What to Check for

When you go to your bee yard there are many things to check for. This starts even before you open any beehives.

1. Equipment and Pests: Does the ground need brushing? Are the lids all on the hives? Are there ants or frogs bothering the bees?

2. Activity level of bees: Are the bees flying? If they are strong and healthy, the weather is fine, and there is lots of nectar around, there will be hundreds of bees flying back and forth to the hives.

A big cloud of bees at one hive could mean

  • they are getting ready to swarm.
  • they have no room inside
  • the bees are on a cleansing flight (going to the toilet).
  • young bees are flying around to learn where their hive is and how to find it.

Look at the hive entrance. If you see bees flying in with pollen on their legs, you know that the hive has larvae that need to be fed. If there are very few bees flying in and out, then maybe your hive has a problem. Maybe it is weak for some reason. If there are lots of bees fanning their wings at the entrance, maybe the hive is too hot. Bees fanning their wings could also mean there is lots of nectar being brought into the hive and the bees are evaporating the water to make the honey thick.

When you open your hive, listen to your bees. If everything is all right you should hear a steady quiet buzz. Sometimes if a colony loses its queen or is being bothered by something, they buzz loudly. The bees run around on the frames and are more cross than usual.

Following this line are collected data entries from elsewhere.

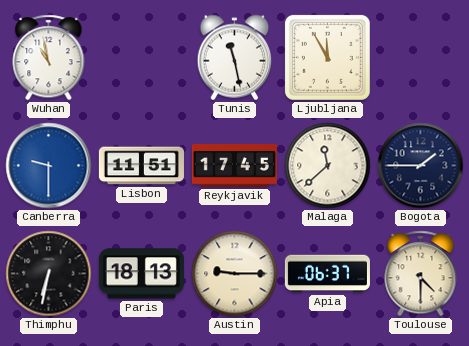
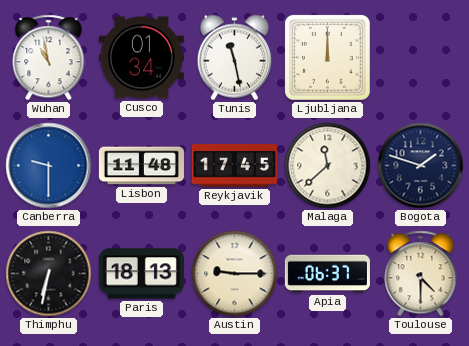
Cusco: none -> 01:34
Ljubljana: 11:55 -> 12:00
Lisbon: 11:51 -> 11:48
Bogota: 1:45 -> 1:48
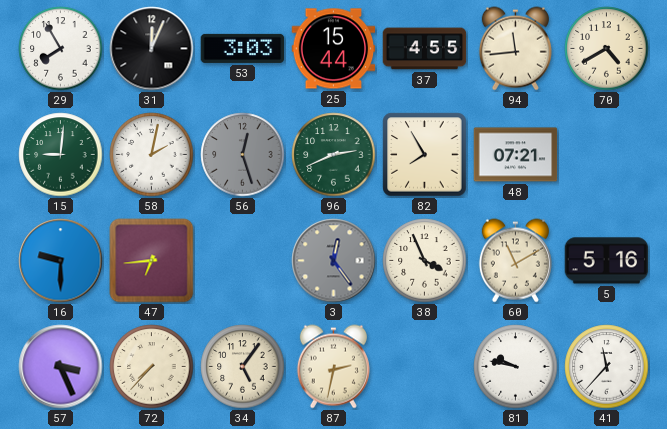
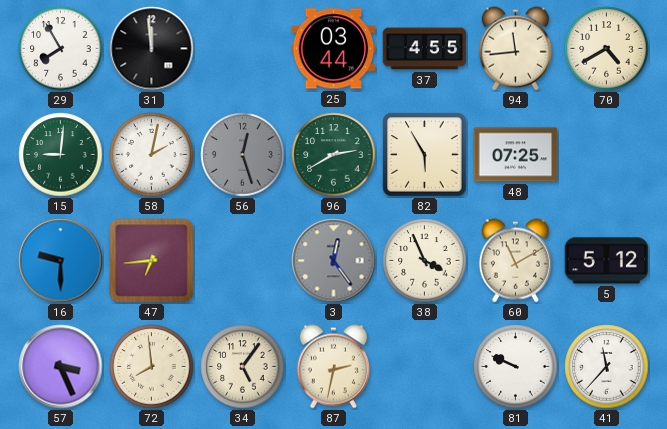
31: 12:04 -> 11:59
53: 3:03 -> none
25: 15:44 -> 03:44
96: 2:41 -> 2:40
82: 7:55 -> 5:55
48: 07:21 -> 07:25
5: 5:16 -> 5:12
72: 7:37 -> 7:59
81: 9:47 -> 9:49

3. Room in the hive: Now that the hive is open you can start to look more closely at your bees. Before you remove any frames, check to see how many frames are covered with bees. This will give some idea if the bees need more room. As you remove the frames from the honey box, check to see how full the frames are. Is the honey capped and ready to harvest? Are the frames only part full and still open? Count the number of frames that are ready to harvest, almost ready, or empty. Do the bees still have room to put more honey in?

4. The Queen: The most important thing to check for is the queen. You don’t need to see her to know she is there. Look for eggs. If you see eggs, you know she must be around. You should see lots of brood at all stages (eggs, larvae, capped brood). Do the larvae look white and shiny and fat? That means there is no brood disease. Look for frames of capped brood. Look at the brood pattern. Is it a good brood pattern or is it spotty? This will tell you if your queen is doing her job, or whether she needs to be replaced. Count the number of frames of brood. Does the queen still have some empty frames to lay eggs in or does she need more room?

Check for queen cells. Are they ripe (egg, larva, or royal jelly inside), capped, or empty? Are the queen cells hanging from the bottom of the frame? Are they in the middle of the frame? Are there lots of drones around, drone brood? How is the wax comb? Is it getting old or broken? Is it time to replace some of it? Do you see any signs of wax moth? Has anything changed since the last time you checked?